Au sens propre il n’y a jamais deux droits en compétition, il n’y a pas d’abus de droit. Le droit existe ou n’existe pas.

Parce que les droits de l’homme sont fondés sur la raison et la dignité de l’homme, il n’est pas possible qu’il y ait compétition entre deux droits.

Par exemple, l’homme jouit du droit à la liberté d’expression. Il jouit également du droit à sa réputation.

Prendre la plume pour diffamer n’est donc pas abuser d’un droit, c’est violer un droit et il n’y a pas de droit subjectif contre le droit objectif. Les droits de l’homme sont un bloc. Car le diffamateur a, lui aussi, droit à sa réputation, quand il viole le droit de l’autre, il viole le l’humanité dont il fait partie.

Le droit à la liberté religieuse n’existe plus lorsqu’il serait le prétexte à prêcher la violence. Là non plus il n’y a pas de compromis.

Il est donc faux de voir l’application des droits de l’homme comme une sorte de compromis entre plusieurs droits.

C’est pourquoi la Déclaration universelle des droits de l’homme en son article 30 est juste :

« Article 30
Aucune disposition de la présente Déclaration ne peut être interprétée comme impliquant pour un État, un groupement ou un individu un droit quelconque de se livrer à une activité ou d'accomplir un acte visant à la destruction des droits et libertés qui y sont énoncés. »

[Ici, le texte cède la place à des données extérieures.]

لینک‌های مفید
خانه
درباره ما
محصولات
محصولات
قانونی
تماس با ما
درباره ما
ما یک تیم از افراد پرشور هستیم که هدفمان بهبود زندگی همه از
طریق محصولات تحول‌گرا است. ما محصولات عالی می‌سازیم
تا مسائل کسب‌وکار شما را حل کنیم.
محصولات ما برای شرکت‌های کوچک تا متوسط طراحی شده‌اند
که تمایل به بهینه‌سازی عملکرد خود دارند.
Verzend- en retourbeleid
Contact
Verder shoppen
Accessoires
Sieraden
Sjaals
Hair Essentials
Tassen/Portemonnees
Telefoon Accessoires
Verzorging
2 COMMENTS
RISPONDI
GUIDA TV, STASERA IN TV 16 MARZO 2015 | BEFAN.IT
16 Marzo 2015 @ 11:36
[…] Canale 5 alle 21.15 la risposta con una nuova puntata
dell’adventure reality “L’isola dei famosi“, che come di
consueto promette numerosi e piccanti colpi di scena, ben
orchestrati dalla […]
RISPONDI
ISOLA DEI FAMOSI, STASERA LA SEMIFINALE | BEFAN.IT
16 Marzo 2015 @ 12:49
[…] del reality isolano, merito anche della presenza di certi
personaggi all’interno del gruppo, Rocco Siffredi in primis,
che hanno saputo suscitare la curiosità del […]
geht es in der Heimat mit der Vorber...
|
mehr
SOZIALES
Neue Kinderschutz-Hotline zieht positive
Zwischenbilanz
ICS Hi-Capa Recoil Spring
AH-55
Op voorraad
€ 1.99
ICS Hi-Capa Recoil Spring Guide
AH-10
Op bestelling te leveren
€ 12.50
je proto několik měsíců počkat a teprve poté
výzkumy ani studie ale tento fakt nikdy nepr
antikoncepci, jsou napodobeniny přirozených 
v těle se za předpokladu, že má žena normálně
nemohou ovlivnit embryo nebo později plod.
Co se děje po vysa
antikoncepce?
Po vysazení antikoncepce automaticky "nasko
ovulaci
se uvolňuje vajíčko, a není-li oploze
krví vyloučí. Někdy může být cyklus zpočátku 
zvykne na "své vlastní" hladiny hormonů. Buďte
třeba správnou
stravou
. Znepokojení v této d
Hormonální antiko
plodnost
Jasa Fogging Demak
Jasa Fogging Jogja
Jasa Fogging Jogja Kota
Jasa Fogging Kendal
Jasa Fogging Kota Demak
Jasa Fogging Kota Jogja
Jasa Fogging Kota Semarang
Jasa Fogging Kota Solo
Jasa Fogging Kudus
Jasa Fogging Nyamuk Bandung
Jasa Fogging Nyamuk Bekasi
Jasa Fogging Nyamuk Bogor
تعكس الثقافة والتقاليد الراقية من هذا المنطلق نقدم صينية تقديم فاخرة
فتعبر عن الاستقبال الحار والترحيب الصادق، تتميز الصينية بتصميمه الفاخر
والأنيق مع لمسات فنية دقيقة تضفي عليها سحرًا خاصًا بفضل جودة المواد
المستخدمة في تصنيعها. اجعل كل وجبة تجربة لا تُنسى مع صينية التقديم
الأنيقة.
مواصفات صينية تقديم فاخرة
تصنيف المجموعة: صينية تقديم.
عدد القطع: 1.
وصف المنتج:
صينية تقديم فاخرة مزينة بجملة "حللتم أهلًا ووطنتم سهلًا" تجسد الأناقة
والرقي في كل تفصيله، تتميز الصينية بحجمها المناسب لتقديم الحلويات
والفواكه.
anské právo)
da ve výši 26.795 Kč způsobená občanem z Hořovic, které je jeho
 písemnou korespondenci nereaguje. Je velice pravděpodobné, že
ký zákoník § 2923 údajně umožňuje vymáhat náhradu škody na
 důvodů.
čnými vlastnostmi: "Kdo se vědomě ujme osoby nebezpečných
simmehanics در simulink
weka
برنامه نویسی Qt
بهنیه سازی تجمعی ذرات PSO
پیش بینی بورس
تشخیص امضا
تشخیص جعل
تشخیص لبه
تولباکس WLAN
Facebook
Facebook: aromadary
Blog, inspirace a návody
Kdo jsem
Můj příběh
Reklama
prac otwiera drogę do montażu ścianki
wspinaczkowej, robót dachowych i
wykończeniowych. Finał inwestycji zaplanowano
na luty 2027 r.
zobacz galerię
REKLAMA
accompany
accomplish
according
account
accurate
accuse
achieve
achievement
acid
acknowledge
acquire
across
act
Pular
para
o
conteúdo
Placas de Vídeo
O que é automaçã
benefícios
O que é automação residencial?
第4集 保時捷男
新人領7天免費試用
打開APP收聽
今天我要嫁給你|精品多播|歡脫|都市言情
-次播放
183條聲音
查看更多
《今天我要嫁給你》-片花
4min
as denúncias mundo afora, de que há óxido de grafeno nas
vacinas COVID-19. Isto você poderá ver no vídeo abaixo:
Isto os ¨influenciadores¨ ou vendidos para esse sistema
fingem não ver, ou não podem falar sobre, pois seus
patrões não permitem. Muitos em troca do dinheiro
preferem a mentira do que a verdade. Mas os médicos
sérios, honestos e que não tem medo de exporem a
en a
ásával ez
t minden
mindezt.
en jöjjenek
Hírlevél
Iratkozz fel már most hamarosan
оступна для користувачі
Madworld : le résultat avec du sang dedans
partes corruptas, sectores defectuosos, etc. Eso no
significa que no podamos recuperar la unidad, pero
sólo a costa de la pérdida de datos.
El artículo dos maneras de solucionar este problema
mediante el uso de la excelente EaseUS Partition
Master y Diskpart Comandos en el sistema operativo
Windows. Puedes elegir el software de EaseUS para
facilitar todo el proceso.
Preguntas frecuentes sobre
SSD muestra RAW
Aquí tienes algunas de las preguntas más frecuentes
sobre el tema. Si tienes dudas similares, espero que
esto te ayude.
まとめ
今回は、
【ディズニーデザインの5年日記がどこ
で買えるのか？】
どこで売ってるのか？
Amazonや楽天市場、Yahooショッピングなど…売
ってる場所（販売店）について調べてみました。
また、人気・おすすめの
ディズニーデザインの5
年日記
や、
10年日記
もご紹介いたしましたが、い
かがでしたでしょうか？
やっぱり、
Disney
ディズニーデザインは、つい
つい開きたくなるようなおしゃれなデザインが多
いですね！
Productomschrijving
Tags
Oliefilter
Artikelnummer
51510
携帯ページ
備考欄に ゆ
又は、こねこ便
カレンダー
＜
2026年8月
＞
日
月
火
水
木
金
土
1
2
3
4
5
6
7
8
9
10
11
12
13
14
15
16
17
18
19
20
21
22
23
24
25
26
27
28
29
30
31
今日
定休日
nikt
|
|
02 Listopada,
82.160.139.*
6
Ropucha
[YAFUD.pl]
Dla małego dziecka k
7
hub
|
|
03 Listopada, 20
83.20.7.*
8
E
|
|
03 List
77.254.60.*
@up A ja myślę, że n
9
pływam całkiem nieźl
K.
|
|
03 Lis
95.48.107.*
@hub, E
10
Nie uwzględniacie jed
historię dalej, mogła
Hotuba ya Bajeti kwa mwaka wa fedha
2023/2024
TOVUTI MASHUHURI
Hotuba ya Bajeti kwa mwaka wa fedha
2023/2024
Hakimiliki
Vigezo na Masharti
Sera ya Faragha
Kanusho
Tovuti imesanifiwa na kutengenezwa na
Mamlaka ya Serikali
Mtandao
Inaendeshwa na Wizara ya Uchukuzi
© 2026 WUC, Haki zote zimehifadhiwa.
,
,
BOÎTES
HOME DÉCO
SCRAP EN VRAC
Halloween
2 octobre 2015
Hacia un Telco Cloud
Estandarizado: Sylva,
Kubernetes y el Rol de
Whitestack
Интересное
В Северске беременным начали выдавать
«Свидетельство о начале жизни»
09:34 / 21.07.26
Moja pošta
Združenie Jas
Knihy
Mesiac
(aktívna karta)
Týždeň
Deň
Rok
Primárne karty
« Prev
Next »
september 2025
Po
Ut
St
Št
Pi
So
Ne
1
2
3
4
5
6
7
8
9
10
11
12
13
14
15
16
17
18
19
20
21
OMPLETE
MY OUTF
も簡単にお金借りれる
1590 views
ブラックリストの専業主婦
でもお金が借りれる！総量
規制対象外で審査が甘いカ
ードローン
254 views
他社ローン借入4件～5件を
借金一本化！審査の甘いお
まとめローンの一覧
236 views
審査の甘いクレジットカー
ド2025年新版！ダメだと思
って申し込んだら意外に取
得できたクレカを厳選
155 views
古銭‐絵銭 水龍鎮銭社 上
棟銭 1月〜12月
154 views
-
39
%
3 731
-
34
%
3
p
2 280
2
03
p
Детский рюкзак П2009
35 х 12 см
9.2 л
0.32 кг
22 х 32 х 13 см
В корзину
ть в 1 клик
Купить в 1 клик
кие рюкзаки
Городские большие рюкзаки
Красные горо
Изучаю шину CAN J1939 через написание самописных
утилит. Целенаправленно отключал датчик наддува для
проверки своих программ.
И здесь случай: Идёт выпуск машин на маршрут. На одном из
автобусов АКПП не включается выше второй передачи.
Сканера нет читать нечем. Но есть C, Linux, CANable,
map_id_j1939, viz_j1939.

Elle exprime qu’il n’y a pas de droit contre le droit. Il n’y a donc, au sens propre, jamais de conflit de droits.

Cette rédaction est supérieure à celle de l’article 17 de la Convention européenne de sauvegarde des droits de l’homme et des libertés fondamentales, au moins dans son titre :

Article 17 – Interdiction de l'abus de droit
 
« Aucune des dispositions de la présente Convention ne peut être interprétée comme impliquant pour un État, un groupement ou un individu, un droit quelconque de se livrer à une activité ou d'accomplir un acte visant à la destruction des droits ou libertés reconnus dans la présente Convention ou à des limitations plus amples de ces droits et libertés que celles prévues à ladite Convention. »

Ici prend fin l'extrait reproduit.